The smimodel package provides functions to estimate
Sparse Multiple Index (SMI) Models for nonparametric
forecasting or prediction. To support time series forecasting, the
package functions are mainly build upon tidy temporal data in the
tsibble format. However, the SMI model formulation is very
general and does not exclusively depend on any temporal features. Hence,
the model can be used more widely—even with non-temporal cross-sectional
data. (In such case, a numeric index (instead of a date or
time related variable) can be used when constructing the
tsibble.)
The SMI Modelling algorithm (i.e. the estimation algorithm of SMI model) that we implement here, simultaneously performs automatic predictor selection (“sparse”) and predictor grouping, which is especially useful in obtaining a parsimonious model in high-dimensional contexts.
Here we present a simple example to illustrate smimodel functionalities. We use randomly simulated data, which we treat as time series data for the purpose of this illustration.
(Note: Since the SMI model estimation algorithm works with very limited amount of prior information, and handles automatic predictor selection and predictor grouping, the computational time for model estimation increases as the number of predictors and the number of indices increase. Therefore, we use a small simulated data set here as the example to reduce computational cost.)
Suppose we are interested in forecasting a response variable \(y\), which is an additive function of two nonlinear components involving five predictor variables \(x\_000, x\_001, x\_002, x\_003\) and \(x\_005\) plus a normally distributed white noise component. Here, the variables \(x\_001, x\_002, x\_003\) and \(x\_005\) correspond to the first, second, third and fifth lags of \(x\_000\) respectively.
## Load required packages
library(smimodel)
library(dplyr)
library(ROI)
library(tibble)
library(tidyr)
library(tsibble)## Simulate data
# Length of the time series
n = 1405
# Set a seed for reproduciblity
set.seed(123)
# Generate data
sim_data <- tibble(x_000 = runif(n)) |>
mutate(
# Add x_lags
x = lag_matrix(x_000, 5)) |>
unpack(x, names_sep = "_") |>
mutate(
# Response variable
y = (0.9*x_000 + 0.6*x_001 + 0.45*x_003)^3 +
(0.35*x_002 + 0.7*x_005)^2 + rnorm(n, sd = 0.1),
# Add an index to the data set
inddd = seq(1, n)) |>
drop_na() |>
select(inddd, y, starts_with("x_")) |>
# Make the data set a `tsibble`
as_tsibble(index = inddd)Note that here we create an additional numeric variable
inddd to serve as the index of the data set,
when we convert the data set into an object of class
tsibble.
Next, we split the data into training and test sets so that the models can be estimated using the training data set, and the fitted models can be evaluated on the predictions obtained for the test set, which is not used for model estimation.

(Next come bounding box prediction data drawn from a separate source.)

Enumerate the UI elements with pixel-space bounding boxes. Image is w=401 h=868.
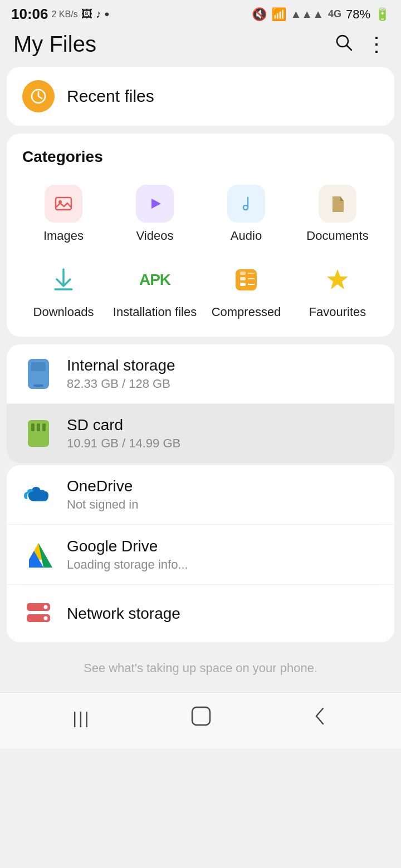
cloud-services-card: OneDrive Not signed in Google Drive Load…: [7, 465, 394, 642]
categories-card: Categories Images Videos: [7, 134, 394, 337]
favourites-icon: [319, 261, 356, 299]
svg-point-33: [44, 617, 48, 620]
sd-card-info: SD card 10.91 GB / 14.99 GB: [67, 416, 180, 451]
internal-storage-sub: 82.33 GB / 128 GB: [67, 377, 175, 391]
status-right: 🔇 📶 ▲▲▲ 4G 78% 🔋: [252, 7, 390, 22]
search-icon[interactable]: [334, 33, 353, 56]
recent-files-card[interactable]: Recent files: [7, 67, 394, 126]
svg-point-0: [337, 36, 348, 47]
lte-icon: 4G: [328, 8, 341, 20]
svg-rect-22: [31, 362, 46, 371]
categories-title: Categories: [18, 148, 383, 166]
videos-label: Videos: [136, 228, 174, 244]
googledrive-info: Google Drive Loading storage info...: [67, 537, 188, 572]
wifi-icon: 📶: [271, 7, 286, 22]
app-header: My Files ⋮: [0, 26, 401, 67]
svg-rect-13: [240, 272, 246, 275]
footer-hint: See what's taking up space on your phone…: [0, 650, 401, 687]
svg-rect-12: [236, 269, 257, 290]
compressed-label: Compressed: [212, 304, 281, 320]
audio-label: Audio: [231, 228, 262, 244]
recent-files-row[interactable]: Recent files: [7, 67, 394, 126]
category-favourites[interactable]: Favourites: [292, 255, 383, 326]
svg-rect-14: [240, 277, 246, 280]
network-storage-item[interactable]: Network storage: [7, 585, 394, 642]
downloads-icon: [45, 261, 82, 299]
category-downloads[interactable]: Downloads: [18, 255, 109, 326]
network-storage-info: Network storage: [67, 605, 180, 623]
status-bar: 10:06 2 KB/s 🖼 ♪ • 🔇 📶 ▲▲▲ 4G 78% 🔋: [0, 0, 401, 26]
more-options-icon[interactable]: ⋮: [366, 33, 388, 56]
category-audio[interactable]: Audio: [200, 179, 292, 250]
network-storage-icon: [22, 598, 55, 630]
googledrive-item[interactable]: Google Drive Loading storage info...: [7, 525, 394, 585]
network-storage-name: Network storage: [67, 605, 180, 623]
images-label: Images: [43, 228, 84, 244]
category-documents[interactable]: Documents: [292, 179, 383, 250]
internal-storage-icon: [22, 358, 55, 390]
home-nav-button[interactable]: [180, 702, 222, 735]
svg-rect-26: [42, 423, 46, 431]
status-left: 10:06 2 KB/s 🖼 ♪ •: [11, 6, 109, 23]
category-videos[interactable]: Videos: [109, 179, 200, 250]
back-nav-button[interactable]: [301, 702, 340, 735]
svg-rect-8: [236, 193, 257, 214]
categories-grid: Images Videos Audio: [18, 179, 383, 326]
speed-indicator: 2 KB/s: [52, 9, 78, 19]
svg-rect-15: [240, 283, 246, 286]
sd-card-icon: [22, 417, 55, 450]
onedrive-item[interactable]: OneDrive Not signed in: [7, 465, 394, 525]
sd-card-item[interactable]: SD card 10.91 GB / 14.99 GB: [7, 404, 394, 463]
compressed-icon: [227, 261, 265, 299]
bottom-nav: |||: [0, 692, 401, 748]
images-icon: [45, 185, 82, 223]
sd-card-name: SD card: [67, 416, 180, 434]
apk-icon: APK: [136, 261, 174, 299]
status-time: 10:06: [11, 6, 48, 23]
svg-line-1: [347, 46, 351, 50]
gallery-icon: 🖼: [81, 8, 92, 21]
downloads-label: Downloads: [33, 304, 94, 320]
sd-card-sub: 10.91 GB / 14.99 GB: [67, 436, 180, 451]
googledrive-name: Google Drive: [67, 537, 188, 555]
header-actions: ⋮: [334, 33, 388, 56]
svg-rect-24: [31, 423, 35, 431]
svg-rect-21: [33, 384, 43, 387]
category-installation[interactable]: APK Installation files: [109, 255, 200, 326]
tiktok-icon: ♪: [96, 8, 101, 21]
recent-files-icon: [22, 80, 55, 112]
mute-icon: 🔇: [252, 7, 267, 22]
recent-files-label: Recent files: [67, 87, 154, 106]
internal-storage-item[interactable]: Internal storage 82.33 GB / 128 GB: [7, 344, 394, 404]
signal-icon: ▲▲▲: [291, 8, 324, 21]
battery-icon: 🔋: [375, 7, 390, 22]
googledrive-icon: [22, 539, 55, 571]
app-title: My Files: [13, 32, 96, 57]
onedrive-name: OneDrive: [67, 477, 138, 495]
recents-nav-button[interactable]: |||: [61, 704, 101, 732]
storage-card: Internal storage 82.33 GB / 128 GB SD ca…: [7, 344, 394, 463]
svg-marker-19: [327, 269, 348, 289]
internal-storage-info: Internal storage 82.33 GB / 128 GB: [67, 357, 175, 391]
internal-storage-name: Internal storage: [67, 357, 175, 374]
svg-rect-25: [37, 423, 40, 431]
dot-indicator: •: [105, 7, 109, 22]
category-images[interactable]: Images: [18, 179, 109, 250]
audio-icon: [227, 185, 265, 223]
googledrive-sub: Loading storage info...: [67, 558, 188, 572]
favourites-label: Favourites: [309, 304, 366, 320]
videos-icon: [136, 185, 174, 223]
category-compressed[interactable]: Compressed: [200, 255, 292, 326]
svg-rect-34: [192, 707, 210, 725]
onedrive-info: OneDrive Not signed in: [67, 477, 138, 512]
documents-icon: [319, 185, 356, 223]
installation-label: Installation files: [113, 304, 197, 320]
onedrive-sub: Not signed in: [67, 497, 138, 512]
svg-point-32: [44, 605, 48, 609]
documents-label: Documents: [306, 228, 368, 244]
battery-percent: 78%: [346, 7, 370, 22]
onedrive-icon: [22, 479, 55, 511]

We first train SMI models on the training set using three different initialisation options “ppr”, “additive” and “linear” for comparison purposes. Please refer to package documentation/working paper for more information regarding available initialisation options.
(Note: The choice of the initialisation largely depends on the data and application. Thus, users are encouraged to follow a trial-and-error procedure to determine the most suitable initial model for a given application.)
Here, we assume that we do not have any prior knowledge about the construction of the response variable \(y\). Hence, we input \(x\_000\) and its first five lags as our predictor variables into the estimation algorithm, as predictors which are entering indices.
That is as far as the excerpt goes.